Thread-pinned futures
Although evaluate is async, the returned Future is !Send — it must complete on the same thread where it was started. This is intentional: sending data across threads would be costly in this scenario, and pinning enables significant performance gains. However, this can be awkward with async runtimes that expect Send futures.

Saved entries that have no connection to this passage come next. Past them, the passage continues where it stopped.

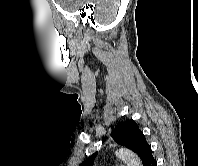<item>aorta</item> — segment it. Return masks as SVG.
I'll list each match as a JSON object with an SVG mask.
<instances>
[{"label": "aorta", "instance_id": "aorta-1", "mask_svg": "<svg viewBox=\"0 0 198 166\" xmlns=\"http://www.w3.org/2000/svg\"><path fill=\"white\" fill-rule=\"evenodd\" d=\"M115 155L117 158L124 161L127 166H143L140 158L129 149L120 148L116 150Z\"/></svg>", "mask_w": 198, "mask_h": 166}]
</instances>
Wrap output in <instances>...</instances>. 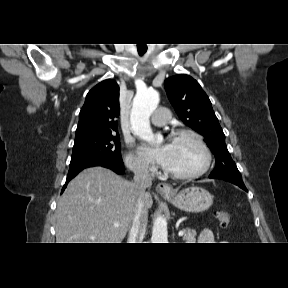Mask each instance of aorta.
Listing matches in <instances>:
<instances>
[{"instance_id": "obj_1", "label": "aorta", "mask_w": 288, "mask_h": 288, "mask_svg": "<svg viewBox=\"0 0 288 288\" xmlns=\"http://www.w3.org/2000/svg\"><path fill=\"white\" fill-rule=\"evenodd\" d=\"M159 103V94L153 89L138 91L133 99L130 115L134 135L140 139L153 143L156 141L149 118ZM152 243H168L167 223L164 217L157 216L152 229Z\"/></svg>"}]
</instances>
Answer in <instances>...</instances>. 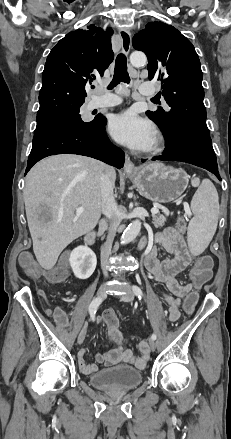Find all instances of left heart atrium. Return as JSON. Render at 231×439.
<instances>
[{
	"mask_svg": "<svg viewBox=\"0 0 231 439\" xmlns=\"http://www.w3.org/2000/svg\"><path fill=\"white\" fill-rule=\"evenodd\" d=\"M109 131L115 140L136 150L148 149L155 138L153 124L133 110L115 115L109 123Z\"/></svg>",
	"mask_w": 231,
	"mask_h": 439,
	"instance_id": "1",
	"label": "left heart atrium"
}]
</instances>
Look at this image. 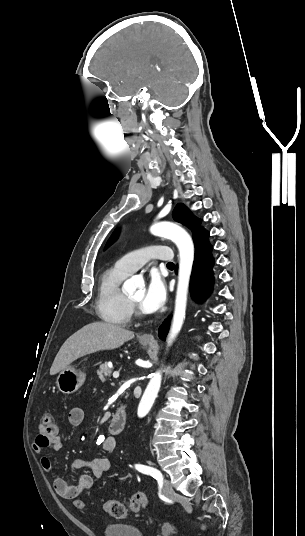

For multi-threaded workloads, use LocalPoolHandle from tokio-util to spawn pinned tasks:
use std :: future :: Future ;
use std :: sync :: OnceLock ;
use std :: thread :: available_parallelism;
use tokio :: task :: JoinHandle ;
use tokio_util :: task :: LocalPoolHandle ;
fn parallelism () -> usize {
available_parallelism () . map ( Into :: into ) . unwrap_or ( 1 )
}
fn worker_pool () -> LocalPoolHandle {
static LOCAL_POOL : OnceLock < LocalPoolHandle > = OnceLock :: new ();
LOCAL_POOL
. get_or_init ( || LocalPoolHandle :: new ( parallelism ()))
. clone ()
}
fn spawn_pinned < F , Fut >( create_task : F ) -> JoinHandle < Fut :: Output >
where
F : FnOnce () -> Fut + Send + ' static ,
Fut : Future + ' static ,
Fut :: Output : Send + ' static ,
{
worker_pool () . spawn_pinned ( create_task )
}
Usage:
let result = spawn_pinned ( || async {
let engine = DecisionEngine :: default ();
let decision = engine . create_decision ( content . into ());
decision . evaluate ( input . into ()) . await
}) . await . unwrap ();
Best practices
Use FilesystemLoader with keep_in_memory: true. This caches parsed decisions in memory for optimal performance.
Initialize the engine once. Create a single DecisionEngine instance at application startup and reuse it for all evaluations.
Use Isolate for repeated expression evaluation. It reuses allocated memory, drastically improving throughput.